Numa
viagem introspectiva nesta tarde, questionei-me sobre tamanha desmotivação para
a Copa da Rússia. Não lembrei, em nenhum momento, o sofrível 7 a 1 que a
Alemanha nos abateu em 2014. Outras derrotas já foram até maiores, como em
1982, quando a melhor Seleção que vi jogar, não foi campeã, perdendo para a
Itália de 3 a 2 ainda na segunda fase.
Devo
ter assistido, com entendimento, cerca de dez ou onze Copas. Todas de forma
muito entusiástica. Mas essa não estou com o desejo de vê-la efusivamente. Certamente,
assistirei aos jogos, pois a arte que está nos esquemas táticos e nos atletas
me atraem. Confesso, porém, que não me vejo torcendo. Não me percebo com a
emoção do passado.
O
Brasil tem um pouco mais de duzentos e nove milhões de habitantes. Esses números
retirados ipsis litteris do site
agenciabrasil.ebc.com.br, fazem-nos refletir. Vejamos:
·
25,4%
da população vivem na linha de pobreza e têm renda familiar equivalente a R$
387,07.
·
As mulheres ganham,
em geral, bem menos que os homens mesmo exercendo as mesmas funções.
·
Por raça e cor: os
trabalhadores pretos ou pardos respondem pelo maior número de desempregados,
têm menor escolaridade, ganham menos, moram mal e começam a trabalhar bem mais
cedo exatamente por ter menor nível de escolaridade.
·
Um país onde a renda
per capita dos 20% que ganham mais, cerca de R$ 4,5 mil, chega a ser mais de 18
vezes que o rendimento médio dos que ganham menos e com menores rendimentos por
pessoa – cerca de R$ 243.
·
No que diz respeito
à distribuição de renda no país, a Síntese dos Indicadores Sociais 2017
comprovou, mais uma vez, que o Brasil continua um país de alta desigualdade de
renda, inclusive, quando comparado a outras nações da América Latina, região
onde a desigualdade é mais acentuada.
·
Em 2017, as taxas de
desocupação da população preta ou parda foram superiores às da população branca
em todos os níveis de instrução.
Poderia
ainda lamentar as privatizações indevidas do governo atual; o ódio reinante
entre brasileiros que pensam diferente; o absurdo e diário ataques aos negros,
índios e homossexuais; o comportamento corruptível dos políticos; a Justiça
seletiva; o sistema educacional que não forma leitores, escritores, oradores,
pesquisadores nem pensadores; a exploração monetária das igrejas da
“prosperidade”; a mídia a serviço do capital; a desvalorização da cultura
popular; a evolução do mercado fonográfico com foco no topo do idiotismo; a
inconsciência ambiental; o desperdício
de mais de 40 mil toneladas de alimentos por dia; a perda de mais de sessenta
mil brasileiros assassinados só no ano passado; 44% da população brasileira não lê e 30% nunca comprou um livro (dados
de 2016, segundo pesquisa Retratos da Leitura); Brasil tem 12 assassinatos de
mulheres e 135 estupros por dia, mostra balanço mais de treze milhões de
brasileiros estão desempregados, enquanto o técnico da seleção recebe R$ 875.000,00
mensais só da Confederação Brasileira de Futebol, e o patrimônio líquido de
Neymar passa de noventa milhões de euros...

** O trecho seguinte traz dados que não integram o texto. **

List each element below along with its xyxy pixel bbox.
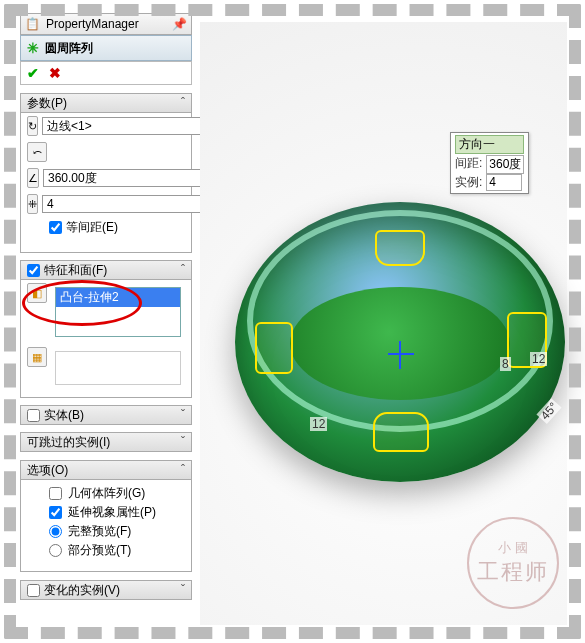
property-manager-header: 📋 PropertyManager 📌 [20,13,192,35]
features-listbox[interactable]: 凸台-拉伸2 [55,287,181,337]
section-header-options[interactable]: 选项(O) ˆ [20,460,192,480]
feature-name: 圆周阵列 [45,40,93,57]
watermark-line2: 工程师 [477,557,549,587]
triad-icon[interactable] [385,341,415,371]
section-title-varied: 变化的实例(V) [44,582,120,599]
watermark-line1: 小 國 [498,539,528,557]
faces-list-icon: ▦ [27,347,47,367]
feature-title-bar: ✳ 圆周阵列 [20,35,192,61]
full-preview-radio[interactable] [49,525,62,538]
callout-spacing-label: 间距: [455,155,482,174]
dimension-12b: 12 [530,352,547,366]
axis-selector-icon[interactable]: ↻ [27,116,38,136]
section-title-features: 特征和面(F) [44,262,107,279]
dimension-8: 8 [500,357,511,371]
partial-preview-radio[interactable] [49,544,62,557]
watermark: 小 國 工程师 [467,517,559,609]
circular-pattern-icon: ✳ [27,40,39,56]
section-body-parameters: ↻ ⤺ ∠ ▴▾ ⁜ ▴▾ 等间距(E) [20,113,192,253]
feature-list-icon: ◧ [27,283,47,303]
model-bowl [235,202,565,482]
pm-title: PropertyManager [46,17,139,31]
pattern-instance-left [255,322,293,374]
section-title-skip: 可跳过的实例(I) [27,434,110,451]
section-header-varied[interactable]: 变化的实例(V) ˇ [20,580,192,600]
ok-button[interactable]: ✔ [27,65,39,81]
callout-instances-label: 实例: [455,174,482,191]
faces-listbox[interactable] [55,351,181,385]
equal-spacing-label: 等间距(E) [66,219,118,236]
varied-enable-checkbox[interactable] [27,584,40,597]
equal-spacing-checkbox[interactable] [49,221,62,234]
section-header-bodies[interactable]: 实体(B) ˇ [20,405,192,425]
pattern-instance-top [375,230,425,266]
bodies-enable-checkbox[interactable] [27,409,40,422]
section-header-parameters[interactable]: 参数(P) ˆ [20,93,192,113]
geometry-pattern-label: 几何体阵列(G) [68,485,145,502]
section-body-features: ◧ 凸台-拉伸2 ▦ [20,280,192,398]
angle-icon: ∠ [27,168,39,188]
chevron-down-icon: ˇ [181,435,185,449]
feature-item-selected[interactable]: 凸台-拉伸2 [56,288,180,307]
instances-icon: ⁜ [27,194,38,214]
section-header-skip[interactable]: 可跳过的实例(I) ˇ [20,432,192,452]
pm-icon: 📋 [25,17,40,31]
instances-input[interactable] [42,195,202,213]
callout-spacing-value[interactable]: 360度 [486,155,524,174]
propagate-visual-checkbox[interactable] [49,506,62,519]
chevron-down-icon: ˇ [181,583,185,597]
direction-callout[interactable]: 方向一 间距:360度 实例:4 [450,132,529,194]
reverse-direction-icon[interactable]: ⤺ [27,142,47,162]
dimension-12a: 12 [310,417,327,431]
axis-input[interactable] [42,117,202,135]
pin-icon[interactable]: 📌 [172,17,187,31]
ok-cancel-bar: ✔ ✖ [20,61,192,85]
pattern-instance-bottom [373,412,429,452]
section-title-options: 选项(O) [27,462,68,479]
chevron-up-icon: ˆ [181,263,185,277]
chevron-up-icon: ˆ [181,96,185,110]
section-body-options: 几何体阵列(G) 延伸视象属性(P) 完整预览(F) 部分预览(T) [20,480,192,572]
section-header-features[interactable]: 特征和面(F) ˆ [20,260,192,280]
chevron-up-icon: ˆ [181,463,185,477]
features-enable-checkbox[interactable] [27,264,40,277]
partial-preview-label: 部分预览(T) [68,542,131,559]
propagate-visual-label: 延伸视象属性(P) [68,504,156,521]
section-title-bodies: 实体(B) [44,407,84,424]
full-preview-label: 完整预览(F) [68,523,131,540]
chevron-down-icon: ˇ [181,408,185,422]
cancel-button[interactable]: ✖ [49,65,61,81]
angle-input[interactable] [43,169,203,187]
section-title-parameters: 参数(P) [27,95,67,112]
callout-title: 方向一 [455,135,524,154]
callout-instances-value[interactable]: 4 [486,174,522,191]
geometry-pattern-checkbox[interactable] [49,487,62,500]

Claro que muitos são problemas velhos também de outras copas, mas
confesso que dói muito ver tantos brasileiros de volta ao desumano mundo da
miséria, e outros que de lá nunca saíram; dói muito ver um
número tão grande de cristãos que alimentam
o rancor e a devoção ao poder, ao dinheiro; dói muito ver tantos defenderem uma ditadura militar sem saber o
que dizem; dói muito assistir aos elevados números de dependentes químicos sem
nenhum combate governamental eficaz... Percebo que todos esses e outros problemas
são a realidade de um país que padece e que não mudará soerguendo uma Copa. Precisamos sair desse
berço que não tem nada de esplêndido. Como diria Vandré: “Quem sabe faz a hora,
não espera acontecer.” Assim, daremos novo vigor para a nossa autoestima.
Deixaremos para trás essa imagem de pato que se construiu recentemente. Eu prefiro a luta à diversão. Meu clima é de
dor e tristeza. Mas ainda alimento a esperança. E você?